Hey,
I am training a machine learning model on the MaterialsProject database and it seems, that the performance of my model has decreased. I order to check if I messed up my model, I am trying to download the old data with the deprecated datapoints. Is this still possible? I tried to query the structures like this:
with MPRester(self.apikey) as m:
query = m.query(
criteria={"deprecated": True},
properties=["deprecated", ],
)
for q in query:
if q["deprecated"]:
print("deprecated!")
but it seems like there are no deprecated structures in the data, because nothing is printed.
It should be possible, however I see the same issue. It may be that the deprecated flag is not whitelisted and so is ignored when you perform the query.
If you’re using a newer version of pymatgen you can also check your ~/.pmgrc.yaml log to see what database version you were using more often, perhaps the database version changed after you trained your model.
If this is causing a specific problem for your work, if you let me know the exact database version and fields you need, I can send you a database dump from an older version.
Note that in our upcoming API you will be able to query for data from a given database version to avoid this issue, but this is not yet publicly available. We’re working hard however
thanks a lot for your reply and for your nice work!
I was trying to reproduce our own benchmark from a paper released in 2018. Do you think it is still possible to get database with Version 2.0.0 (Release Date: 04/13/2016). I think this must have been the data, that has been used for our benchmark model. I would need the structures and the “formation energy per atom”.
That version from 2016 is pretty far back for us, I’m not sure I have it to hand. All the tasks from back then should still be available via the API if you wanted to reconstruct the formation energies but it’d be a bit of an effort. I’ll check however.
We have a new release coming soon with an updated compatibility scheme, meaning better formation energies, so you may prefer to wait for that and re-train with that data.
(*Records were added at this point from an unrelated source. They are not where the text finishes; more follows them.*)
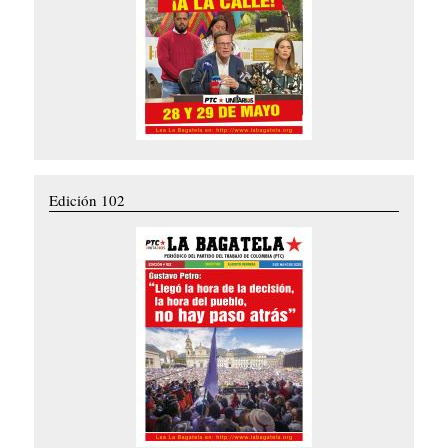
Edición 102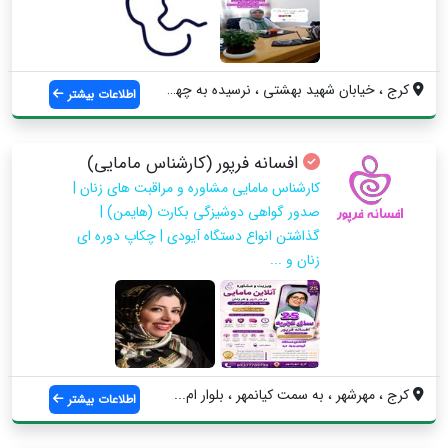
کرج ، خیابان شهید بهشتی ، نرسیده به چهار...
اطلاعات بیشتر
افسانه فرپور (کارشناس مامایی)
کارشناس مامایی مشاوره و مراقبت های زنان |
صدور گواهی دوشیزگی بکارت (هایمن) |
گذاشتن انواع دستگاه آیودی | چکاپ دوره ای
زنان و ...
کرج ، مهرشهر ، به سمت کیانمهر ، بلوار ام...
اطلاعات بیشتر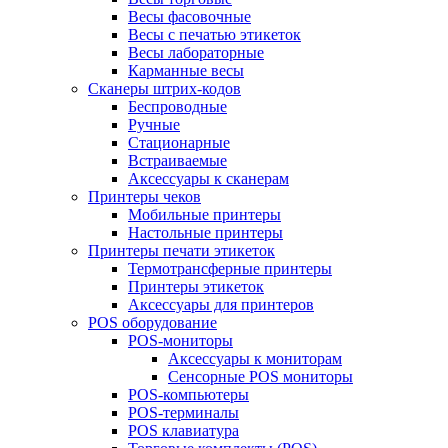
Весы фасовочные
Весы с печатью этикеток
Весы лабораторные
Карманные весы
Сканеры штрих-кодов
Беспроводные
Ручные
Стационарные
Встраиваемые
Аксессуары к сканерам
Принтеры чеков
Мобильные принтеры
Настольные принтеры
Принтеры печати этикеток
Термотрансферные принтеры
Принтеры этикеток
Аксессуары для принтеров
POS оборудование
POS-мониторы
Аксессуары к мониторам
Сенсорные POS мониторы
POS-компьютеры
POS-терминалы
POS клавиатура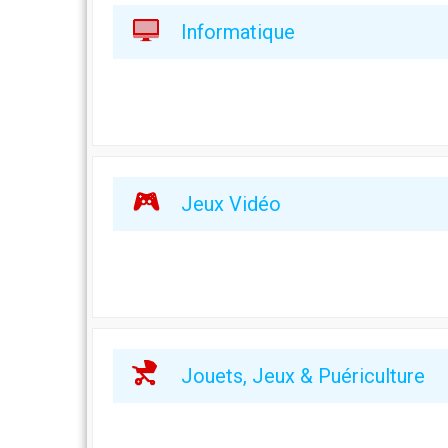
Informatique
Jeux Vidéo
Jouets, Jeux & Puériculture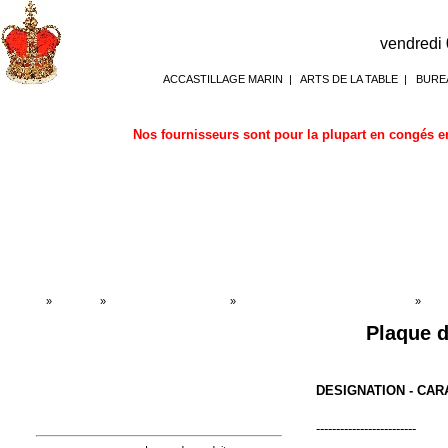
vendredi
ACCASTILLAGE MARIN
|
ARTS DE LA TABLE
|
BURE
Nos fournisseurs sont pour la plupart en congés en
Accueil
»
Boutique
»
DECORATION MARINE
»
Plaques de porte - plaques gravées
»
Plaq
Plaque d
DESIGNATION - CA
-------------------------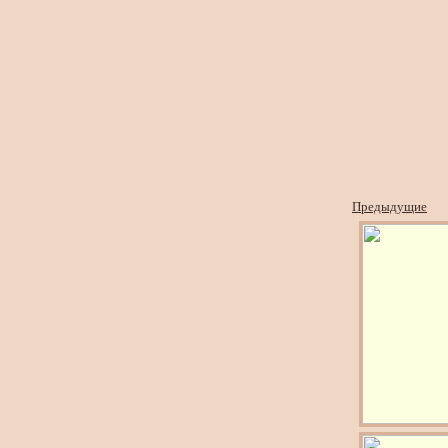
Предыдущие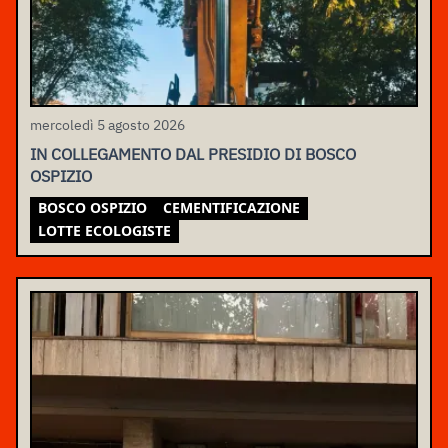
mercoledì 5 agosto 2026
IN COLLEGAMENTO DAL PRESIDIO DI BOSCO
OSPIZIO
BOSCO OSPIZIO
CEMENTIFICAZIONE
LOTTE ECOLOGISTE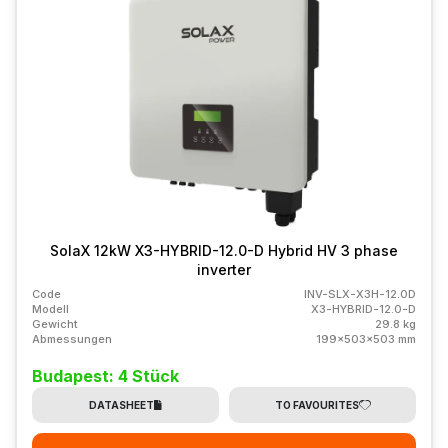
SolaX 12kW X3-HYBRID-12.0-D Hybrid HV 3 phase
inverter
Code
INV-SLX-X3H-12.0D
Modell
X3-HYBRID-12.0-D
Gewicht
29.8 kg
Abmessungen
199x503x503 mm
Budapest: 4 Stück
DATASHEET
TO FAVOURITES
There is also a data dump from some collaborators that’s available from 2018 Graphs of materials project where they archived data for training of their own ML models. I’d definitely encourage creating an archive of training data prior to publishing a model because the up-front values reported by the Materials Project do change as new calculations come in, even if data for individual calculations remains available it can be an effort to re-construct derived information like formation energies.
thanks for your reply! I started a training session based on the 2018 dataset and this seems to reproduce the benchmark pretty well. So there is no need for the old 2016 data. Thanks a lot for your help!
Glad to hear it! Our new release went live yesterday too, so you may find our new data better as well. On the imminent horizon will also be the release of our new formation energy scheme which will hopefully make our predictions that much closer to experiment too.
I am currently running a high-throughput project of ternary hydrides and also encountered the issue of some structures being deprecated in the newest database (pymatgen 2022.0.16, db 2020_09_08). I have tried to query these structures by setting "deprecated": True in criteria when using the query function (just like how Stefaan did in the initial code) but the results seem to be only showing the existing structures, i.e. "deprecated": False. Below is my testing code:
The number of entries won’t change whether the “deprecated” tag is set or not.
I am quite confident there are deprecated structures that meet these searching criteria, etc. Li2MgH4, mp-1104241, hence would like to get some help regarding how I can properly access this info.
I will put a note in here that deprecated data retrieval is working with the new API client. Just add deprecated=True as an input parameter to the query method.
from mp_api import MPRester
# Retrieve data for all deprecated materials
with MPRester() as mpr:
docs = mpr.query(deprecated=True, fields=["material_id",
"deprecated",
"task_ids",
"formula_pretty",
"energy_above_hull"])
@munrojm Haven’t converted any code to the new API yet. Is it stable now? Do I understand correctly, there’s no known way to get deprecated materials from the old API?
Hi @janosh, sorry for the late reply. Things are fairly stable with the new API client. However, I would maybe hold off a little bit longer until it is closer to public release if your stuff is mission critical. You should still be able to use the existing API if you have the task_id for the deprecated calculation.